Lembrei-me de... o que era mesmo? Ora, eu tinha uma coisa para contar, uma ideia que me ocorreu “agorinha” mesmo! Puxa vida! Ah, lembrei. Estava no estacionamento do supermercado... espere... não foi enquanto colocava as compras no porta-malas? Não, foi quando estava na fila do caixa, é isso. Veio-me uma ideia, brilhou como um facho de luz e eu pensei: “Vou escrever uma crônica sobre isso.” Mas... agora não consigo lembrar. Que pena! Parecia promissora e estava tão clara na minha mente... Ah, não seria sobre uma bengala?? É, acho que era isso, cheguei a imaginar um começo mais ou menos assim: “No limiar da faixa de pedestres enxerguei uma bengala hesitante e...” Não, não, não era isso. Ah, achei. Acho que era outro assunto, mas não tenho certeza. Era mais ou menos assim: “No fim daquela tarde, ao por do sol, ela chegou de mansinho...” Não, também não era isso!

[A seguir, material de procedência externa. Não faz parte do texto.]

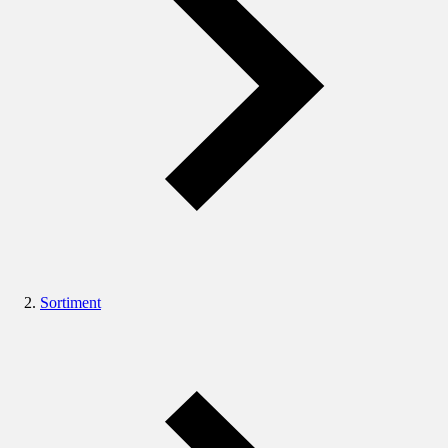
Sortiment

Como são frágeis são as ideias, chegam sorrateiras, acenam sutilmente e basta você olhar para o lado oposto, “ploft”, desmancham-se como bolha de sabão. Então para tentar reencontrá-la fazemos até ritual na tentativa de pescá-las de volta: olhamos para cima, fechamos os olhos, andamos em círculos, tentamos refazer o trajeto de nossos movimentos recentes, como se tentássemos retornar um filme a uma cena que não conseguimos ver direito. Tudo isso na esperança de estimularmos a memória e, de algum modo, recapturar a ideia fujona.

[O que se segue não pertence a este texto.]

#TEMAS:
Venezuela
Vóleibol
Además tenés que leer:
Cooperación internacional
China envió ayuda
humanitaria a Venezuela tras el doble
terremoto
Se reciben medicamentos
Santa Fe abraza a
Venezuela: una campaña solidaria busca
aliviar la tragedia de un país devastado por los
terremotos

Naquele dia, porém, todos esses expedientes mostraram-se inúteis. Tentei insistentemente recapturar a brisa suave que sussurrou tão insinuante no meu ouvido, mas foi em vão. Fiquei ali abraçado com a frustração, decepcionado com esses caprichos da memória.

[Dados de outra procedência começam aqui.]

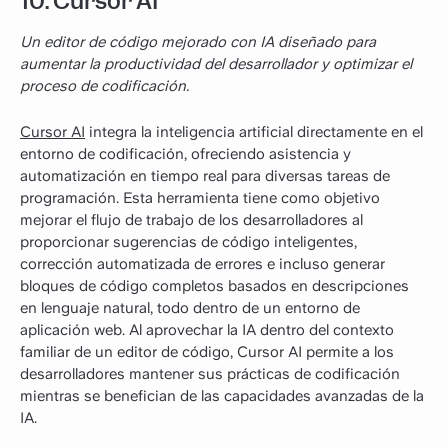
10. Cursor AI
Un editor de código mejorado con IA diseñado para
aumentar la productividad del desarrollador y optimizar el
proceso de codificación.
Cursor AI
integra la inteligencia artificial directamente en el
entorno de codificación, ofreciendo asistencia y
automatización en tiempo real para diversas tareas de
programación. Esta herramienta tiene como objetivo
mejorar el flujo de trabajo de los desarrolladores al
proporcionar sugerencias de código inteligentes,
corrección automatizada de errores e incluso generar
bloques de código completos basados en descripciones
en lenguaje natural, todo dentro de un entorno de
aplicación web. Al aprovechar la IA dentro del contexto
familiar de un editor de código, Cursor AI permite a los
desarrolladores mantener sus prácticas de codificación
mientras se benefician de las capacidades avanzadas de la
IA.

A ideia, infelizmente, não mais se deixou apanhar cumprindo aquilo Autran Dourado escreveu numa de suas obras para aspirantes a escritor: “uma história que se perde não se acha mais”. Para mim foi a merecida sentença – por não carregar sempre caneta e papel - para punir minha imprudência e descuido no relacionamento com algo tão fugidio como são as ideias ou histórias que se insinuam na mente de quem gosta de escrever. Tais situações podem ocasionar perdas irrecuperáveis para um escritor ou aspirante a tal. E assim, nunca saberemos que mistérios tais ideias fugitivas revelariam se transformadas em uma crônica, num conto ou, até mesmo, num romance.